O representante do Instituto Brasileiro de Transmasculinidades (IBRAT), Kaleb Giulia, apresentou dados sobre a realidade das pessoas transmasculinas no país. “85% das transmasculinidades já pensaram ou tentaram o autoextermínio. É uma população que enfrenta graves exclusões nos sistemas de saúde e educação. No nosso mapeamento de educação, identificamos que 50% relataram desrespeito ao uso do nome social, 34% sofreram violência de docentes e 24% enfrentaram violências ligadas aos conteúdos didáticos, que ainda perpetuam noções ultrapassadas sobre gênero e biologia”, alertou.
Do coletivo Força Trans, Charllet de Jesus ressaltou a importância da garantia de direitos fundamentais para a população trans e travesti. “Sabemos que a Constituição garante vários direitos: educação, saúde, alimentação, trabalho, moradia, transporte, liberdade e igualdade.
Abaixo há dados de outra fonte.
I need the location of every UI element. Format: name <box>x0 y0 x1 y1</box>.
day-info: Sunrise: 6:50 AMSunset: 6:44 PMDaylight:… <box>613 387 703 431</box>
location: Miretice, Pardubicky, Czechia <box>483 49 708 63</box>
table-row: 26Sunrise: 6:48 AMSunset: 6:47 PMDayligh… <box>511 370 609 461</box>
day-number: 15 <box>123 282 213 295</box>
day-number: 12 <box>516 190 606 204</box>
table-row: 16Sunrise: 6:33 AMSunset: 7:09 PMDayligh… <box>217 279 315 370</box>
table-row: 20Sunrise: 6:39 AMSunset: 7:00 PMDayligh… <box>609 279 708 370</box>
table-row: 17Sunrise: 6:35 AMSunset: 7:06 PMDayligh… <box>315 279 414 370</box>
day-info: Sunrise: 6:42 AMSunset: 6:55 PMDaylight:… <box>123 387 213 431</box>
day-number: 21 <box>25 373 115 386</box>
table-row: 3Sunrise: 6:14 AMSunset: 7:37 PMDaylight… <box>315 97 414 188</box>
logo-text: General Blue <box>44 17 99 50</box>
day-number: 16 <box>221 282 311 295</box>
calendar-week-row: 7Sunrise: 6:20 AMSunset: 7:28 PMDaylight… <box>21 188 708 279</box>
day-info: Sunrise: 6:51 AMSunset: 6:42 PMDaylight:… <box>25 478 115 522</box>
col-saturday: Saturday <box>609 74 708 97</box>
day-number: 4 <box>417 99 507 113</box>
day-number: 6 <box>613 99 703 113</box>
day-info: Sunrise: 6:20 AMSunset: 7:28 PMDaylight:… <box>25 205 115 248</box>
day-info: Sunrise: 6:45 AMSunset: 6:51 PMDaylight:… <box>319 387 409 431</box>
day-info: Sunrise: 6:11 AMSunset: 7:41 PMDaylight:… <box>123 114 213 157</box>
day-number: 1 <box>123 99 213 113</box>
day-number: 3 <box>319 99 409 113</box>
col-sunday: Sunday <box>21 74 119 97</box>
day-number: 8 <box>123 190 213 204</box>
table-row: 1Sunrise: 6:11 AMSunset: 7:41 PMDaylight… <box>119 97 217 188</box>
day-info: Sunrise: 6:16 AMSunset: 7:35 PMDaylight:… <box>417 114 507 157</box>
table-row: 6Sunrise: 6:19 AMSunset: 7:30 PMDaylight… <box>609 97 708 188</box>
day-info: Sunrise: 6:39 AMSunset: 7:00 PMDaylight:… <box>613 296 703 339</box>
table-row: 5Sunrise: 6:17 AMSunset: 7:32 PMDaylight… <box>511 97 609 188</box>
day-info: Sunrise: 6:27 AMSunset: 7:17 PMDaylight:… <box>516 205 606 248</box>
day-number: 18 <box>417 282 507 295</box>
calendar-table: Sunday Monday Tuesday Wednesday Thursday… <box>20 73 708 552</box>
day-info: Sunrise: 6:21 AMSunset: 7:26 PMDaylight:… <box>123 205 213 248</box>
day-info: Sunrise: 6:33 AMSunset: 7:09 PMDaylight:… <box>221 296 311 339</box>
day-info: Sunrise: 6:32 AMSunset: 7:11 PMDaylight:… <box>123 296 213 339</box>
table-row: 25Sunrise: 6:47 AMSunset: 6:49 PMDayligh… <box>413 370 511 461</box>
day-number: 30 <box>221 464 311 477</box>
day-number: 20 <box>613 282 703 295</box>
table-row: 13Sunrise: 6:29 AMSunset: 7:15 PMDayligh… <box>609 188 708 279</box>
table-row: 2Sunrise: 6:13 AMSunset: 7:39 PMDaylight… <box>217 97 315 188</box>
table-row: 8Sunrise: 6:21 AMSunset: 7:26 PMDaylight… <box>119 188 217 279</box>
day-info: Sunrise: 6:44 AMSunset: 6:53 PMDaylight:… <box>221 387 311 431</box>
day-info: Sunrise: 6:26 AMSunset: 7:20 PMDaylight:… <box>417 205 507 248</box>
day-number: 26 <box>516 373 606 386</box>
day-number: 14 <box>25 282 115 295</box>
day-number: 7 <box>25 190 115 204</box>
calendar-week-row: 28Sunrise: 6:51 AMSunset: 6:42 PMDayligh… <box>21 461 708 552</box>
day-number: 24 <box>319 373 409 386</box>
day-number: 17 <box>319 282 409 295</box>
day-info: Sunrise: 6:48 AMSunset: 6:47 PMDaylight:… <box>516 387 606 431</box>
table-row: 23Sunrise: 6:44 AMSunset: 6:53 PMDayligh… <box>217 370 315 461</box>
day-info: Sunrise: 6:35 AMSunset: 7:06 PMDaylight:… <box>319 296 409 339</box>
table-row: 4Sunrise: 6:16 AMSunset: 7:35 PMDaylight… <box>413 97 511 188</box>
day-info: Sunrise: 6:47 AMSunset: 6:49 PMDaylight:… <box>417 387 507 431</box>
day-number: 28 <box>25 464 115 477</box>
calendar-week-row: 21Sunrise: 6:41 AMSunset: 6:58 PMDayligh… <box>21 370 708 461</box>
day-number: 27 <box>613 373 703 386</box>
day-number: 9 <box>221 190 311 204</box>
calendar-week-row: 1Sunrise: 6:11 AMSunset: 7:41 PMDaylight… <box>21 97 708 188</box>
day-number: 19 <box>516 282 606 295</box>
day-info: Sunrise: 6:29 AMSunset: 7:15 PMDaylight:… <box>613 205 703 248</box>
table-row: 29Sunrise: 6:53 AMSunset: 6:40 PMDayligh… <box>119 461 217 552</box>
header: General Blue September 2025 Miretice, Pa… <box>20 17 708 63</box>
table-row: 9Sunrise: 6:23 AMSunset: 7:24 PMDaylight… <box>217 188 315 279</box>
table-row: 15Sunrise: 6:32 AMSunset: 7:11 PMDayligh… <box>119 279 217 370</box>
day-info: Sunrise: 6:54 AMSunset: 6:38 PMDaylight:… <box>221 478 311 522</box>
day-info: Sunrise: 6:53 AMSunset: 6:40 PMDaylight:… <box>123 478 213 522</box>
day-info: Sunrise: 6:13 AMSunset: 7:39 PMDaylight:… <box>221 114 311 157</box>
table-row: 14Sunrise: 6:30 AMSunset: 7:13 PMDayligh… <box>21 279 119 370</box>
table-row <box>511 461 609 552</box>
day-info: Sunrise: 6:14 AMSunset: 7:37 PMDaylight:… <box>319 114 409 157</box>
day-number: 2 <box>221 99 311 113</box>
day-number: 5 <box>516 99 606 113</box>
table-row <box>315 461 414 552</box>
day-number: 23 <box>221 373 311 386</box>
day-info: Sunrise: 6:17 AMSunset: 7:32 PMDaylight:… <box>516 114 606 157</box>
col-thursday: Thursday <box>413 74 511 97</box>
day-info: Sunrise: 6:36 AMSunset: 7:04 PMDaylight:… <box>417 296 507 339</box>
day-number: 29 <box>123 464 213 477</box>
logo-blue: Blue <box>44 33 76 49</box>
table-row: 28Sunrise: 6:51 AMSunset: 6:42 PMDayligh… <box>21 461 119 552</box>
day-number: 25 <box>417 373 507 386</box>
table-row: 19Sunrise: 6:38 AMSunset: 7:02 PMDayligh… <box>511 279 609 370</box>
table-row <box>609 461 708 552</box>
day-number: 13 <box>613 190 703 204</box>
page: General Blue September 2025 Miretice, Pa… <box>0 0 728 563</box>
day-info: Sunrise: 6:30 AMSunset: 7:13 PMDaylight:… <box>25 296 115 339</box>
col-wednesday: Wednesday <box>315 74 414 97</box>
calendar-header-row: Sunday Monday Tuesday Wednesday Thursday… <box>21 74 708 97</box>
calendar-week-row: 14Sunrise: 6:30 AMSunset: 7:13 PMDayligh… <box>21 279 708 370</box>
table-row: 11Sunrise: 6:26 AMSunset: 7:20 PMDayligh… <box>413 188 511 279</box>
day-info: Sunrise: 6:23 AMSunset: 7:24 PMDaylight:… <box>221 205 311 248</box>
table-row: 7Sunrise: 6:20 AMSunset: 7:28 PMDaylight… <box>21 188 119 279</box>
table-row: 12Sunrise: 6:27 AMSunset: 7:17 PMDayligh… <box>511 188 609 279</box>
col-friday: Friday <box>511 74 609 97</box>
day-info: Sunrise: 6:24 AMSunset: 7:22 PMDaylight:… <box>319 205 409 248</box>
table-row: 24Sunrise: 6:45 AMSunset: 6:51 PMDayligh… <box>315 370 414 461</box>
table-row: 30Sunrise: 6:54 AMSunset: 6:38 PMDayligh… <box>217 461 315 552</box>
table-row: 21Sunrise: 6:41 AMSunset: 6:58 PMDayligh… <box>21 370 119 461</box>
No entanto, ainda enfrentamos muitos desafios para que esses direitos sejam plenamente assegurados para a nossa comunidade. A moradia, por exemplo, é uma pauta urgente. Muitas mulheres trans vivem em situação de rua ou são empurradas para a prostituição por falta de alternativas. Precisamos garantir que a população trans tenha acesso a habitação digna e oportunidades de trabalho. A educação também é um ponto fundamental, e é necessário que as coordenações de ensino participem desses debates para garantir que o respeito e a inclusão aconteçam desde a base até o ensino superior”, afirmou Charllet.